He got the biggest advance ever paid to a non-fiction writer by an Irish publisher and enough controversy to sell four books. But two weeks after it went on sale, David McWilliams' latest tome on the economy has sold fewer than 2,000 copies.
After the release of Follow The Money on 30 October, its publishers Gill & Macmillan could have been forgiven for thinking they had hit gold as a war of words erupted between McWilliams and finance minister Brian Lenihan over claims in the book that the economist was called on for advice during the banking crisis of autumn 2008.
Even more column inches were generated by passages in which McWilliams likened RTE presenter Miriam O'Callaghan's interview technique to a seduction. The author later admitted that he had misjudged his comments.

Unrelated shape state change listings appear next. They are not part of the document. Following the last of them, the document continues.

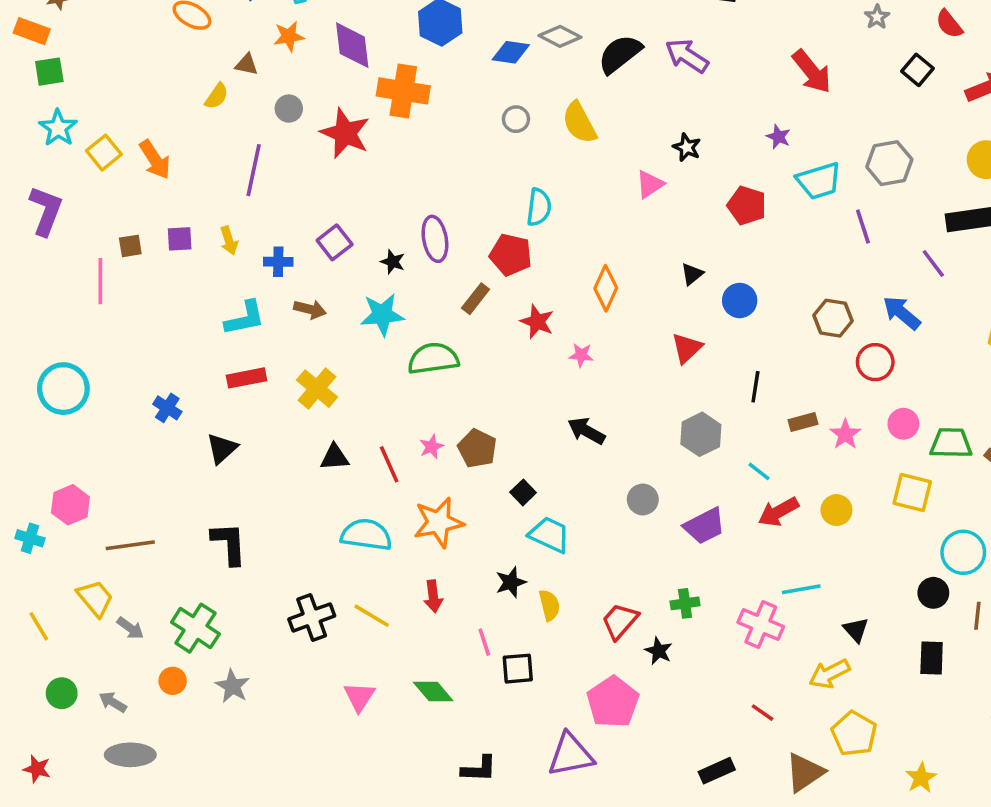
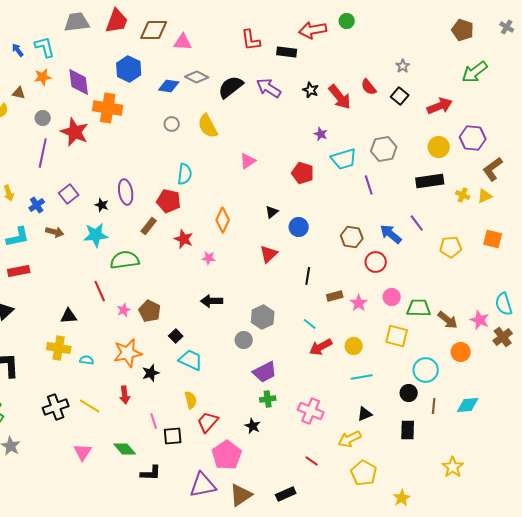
gray star: (877, 17) -> (403, 66), moved
red semicircle: (949, 24) -> (369, 87), moved
black star: (687, 147) -> (311, 90), moved
purple line: (254, 170) -> (43, 153), moved
blue cross: (278, 262) -> (37, 205), turned -35
purple line: (933, 264) -> (417, 223), moved
yellow cross: (317, 389) -> (59, 348), moved, turned -30
black arrow: (586, 431) -> (212, 301), turned -30
gray hexagon: (701, 434) -> (263, 317), moved
red line: (389, 464) -> (100, 291), moved
purple trapezoid: (704, 526) -> (265, 372), moved
cyan semicircle: (366, 535) -> (87, 360), size x0.5
black star: (511, 582) -> (151, 373), moved
cyan line: (801, 589) -> (362, 377), moved
red trapezoid: (620, 621) -> (208, 422), moved
black triangle: (856, 630) -> (365, 414), turned 49
black L-shape: (479, 769) -> (151, 473), moved
brown triangle: (805, 772) -> (241, 495), moved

Yet it seems readers really aren't that interested. According to Nielsen BookScan, which draws up the official book chart for sales in Ireland, in the week to 7 November, the book sold 1,913 copies.

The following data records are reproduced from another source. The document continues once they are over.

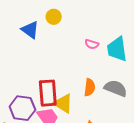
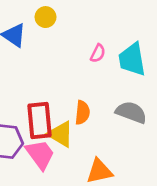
pink semicircle: (92, 44) -> (98, 53), turned -80
orange semicircle: (90, 87) -> (82, 113), moved

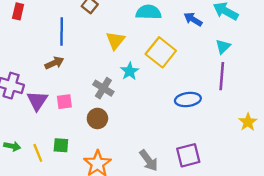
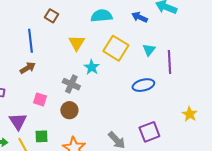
cyan triangle: (223, 47) -> (149, 50), moved
purple triangle: (37, 101) -> (18, 121), moved
pink square: (64, 102) -> (40, 99), turned 32
yellow star: (248, 122) -> (190, 114), moved

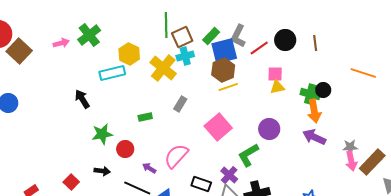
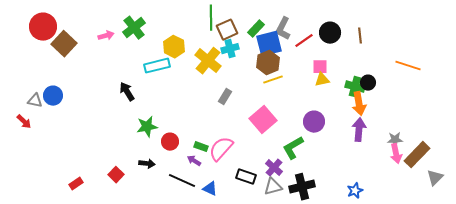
green rectangle: (145, 117) -> (201, 147), moved, turned 32
purple arrow: (314, 137) -> (359, 130), turned 70

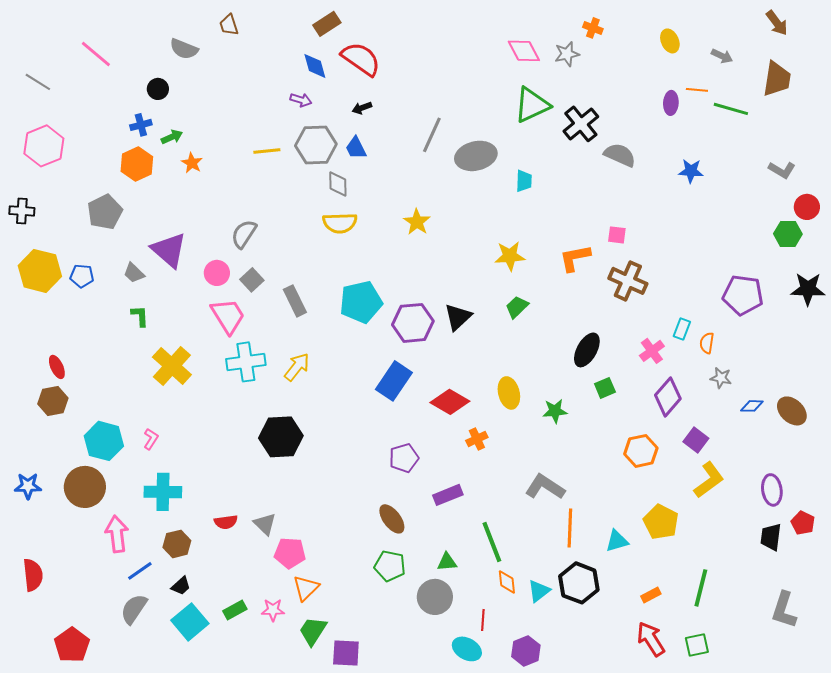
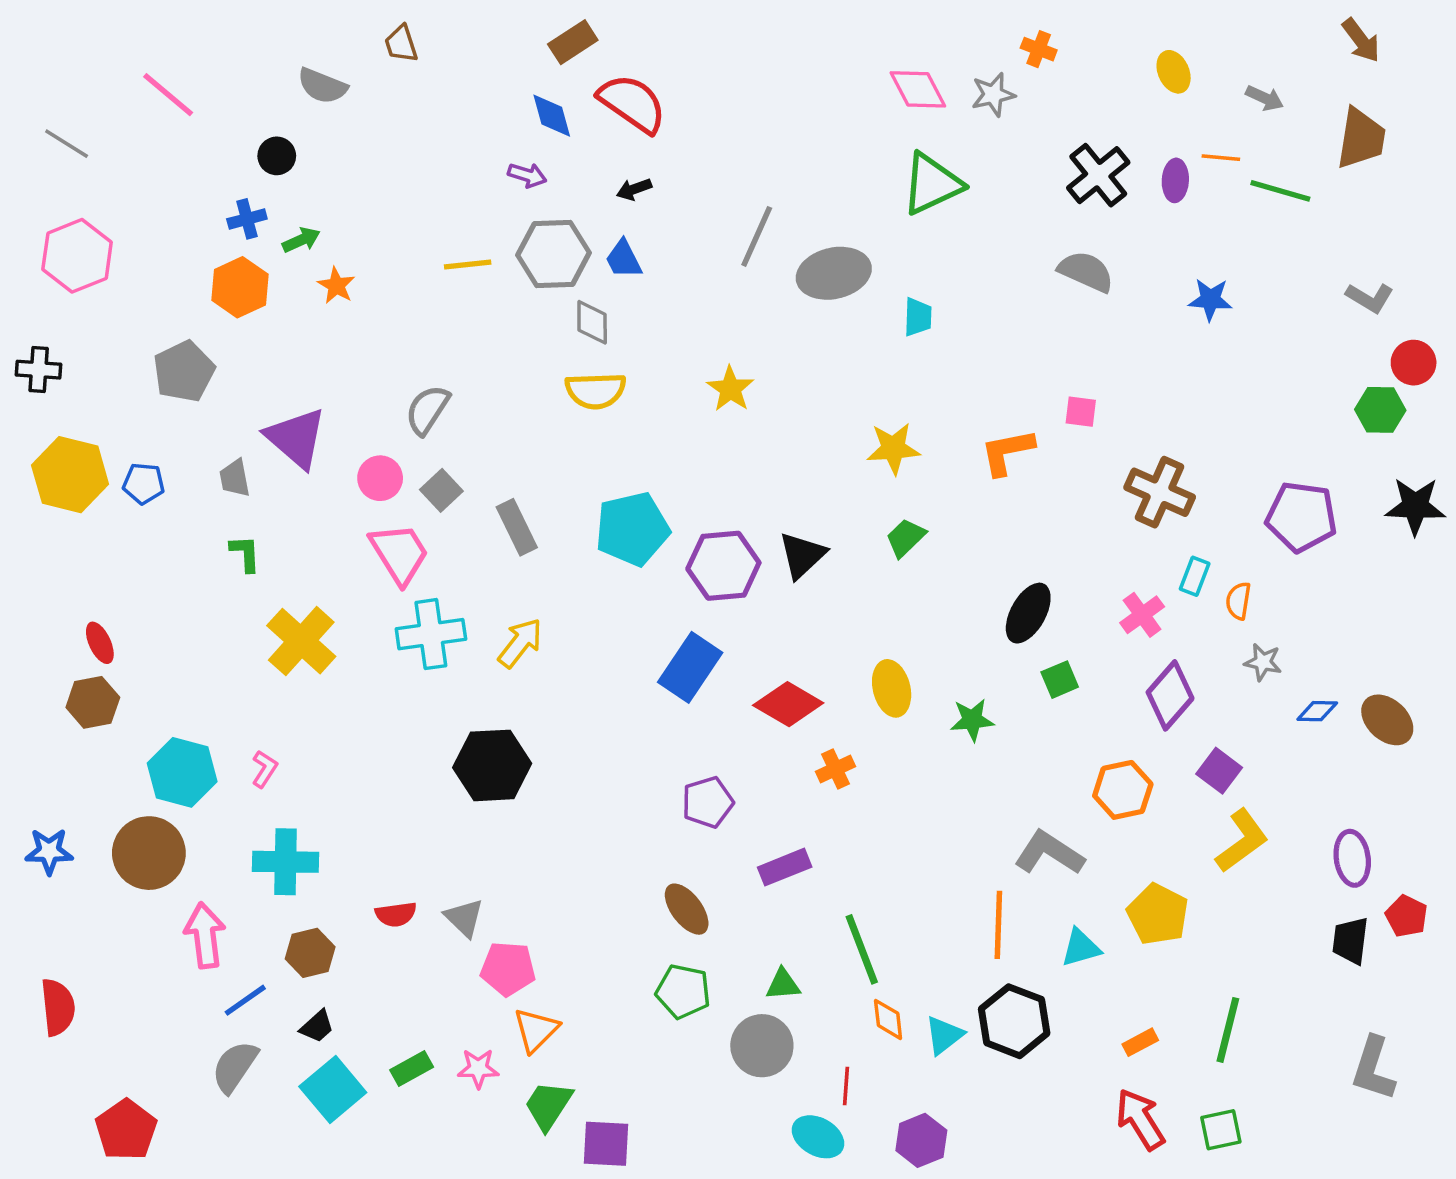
black cross: (581, 124) -> (1098, 175), moved
gray trapezoid: (134, 273) -> (235, 478), turned 35
brown cross: (628, 281) -> (1160, 492), moved
gray L-shape: (545, 487) -> (1049, 853), moved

This is a long way from the 90,000 sales Gill & Macmillan needs to recoup a €100,000 advance it paid McWilliams for a two-book deal in 2006.
"We do expect it to be one of the big sellers at Christmas. It's selling very well already," said a hopeful spokeswoman for Gill & Macmillan. The publisher is hoping to generate more sales from talks McWilliams is giving in major bookshops in Dublin, Limerick and Cork in the coming weeks.

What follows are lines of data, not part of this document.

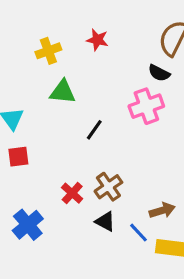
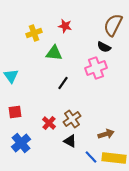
green triangle: (63, 92) -> (54, 53), moved
red square: (18, 157) -> (15, 112), moved
blue line: (138, 233) -> (91, 157), moved

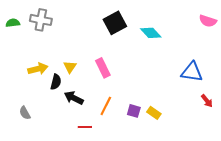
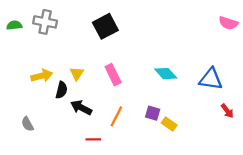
black square: (115, 23) -> (105, 26), moved
cyan diamond: (151, 33) -> (166, 74), moved
purple square: (134, 111) -> (153, 113), moved

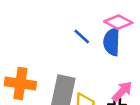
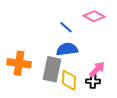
blue semicircle: (112, 42) -> (67, 49), moved, turned 80

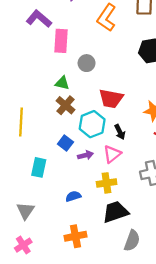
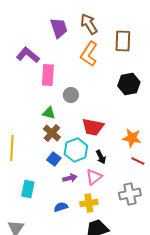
blue square: (65, 143) -> (54, 159), moved
blue semicircle: (73, 196) -> (61, 207), moved

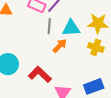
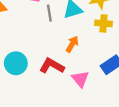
orange arrow: (60, 46) -> (72, 44), moved

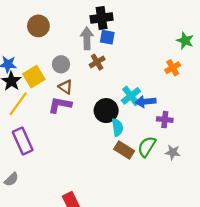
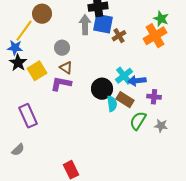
blue square: (107, 37) -> (103, 24), size x1.5
green star: (185, 41) -> (161, 19), moved
brown cross: (97, 62) -> (119, 36), moved
orange cross: (173, 68) -> (155, 36), moved, size x1.6
yellow square: (34, 77) -> (37, 71), moved
yellow line: (18, 104) -> (24, 31), moved
brown rectangle: (124, 150) -> (125, 100), moved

Outselling McWilliams in the non-fiction current affairs and issues category, with a fraction of the publicity, is Shane Ross's book The Bankers: How the Banks Brought Ireland to Its Knees, which sold 3,061 copies in the same two-week period.
Former Sunday Tribune editor Matt Cooper's book Who Really Runs Ireland? is also ahead of McWilliams' with sales of 5,279. Showtime: The Inside Story of Fianna Fáil in Power, by Pat Leahy, has sold 3,250 copies since it was published on 27 August.
Other political books more popular with the public include the two by former taoisigh. Bertie Ahern's autobiography, published in October, has sold 6,658, ahead of Albert Reynolds' memoirs, published a month earlier with sales of 2,407. Commentator Fintan O'Toole's book, Ship of Fools: How Stupidity and Corruption Sank the Celtic Tiger, has sold 1,671 copies since its release on 5 November.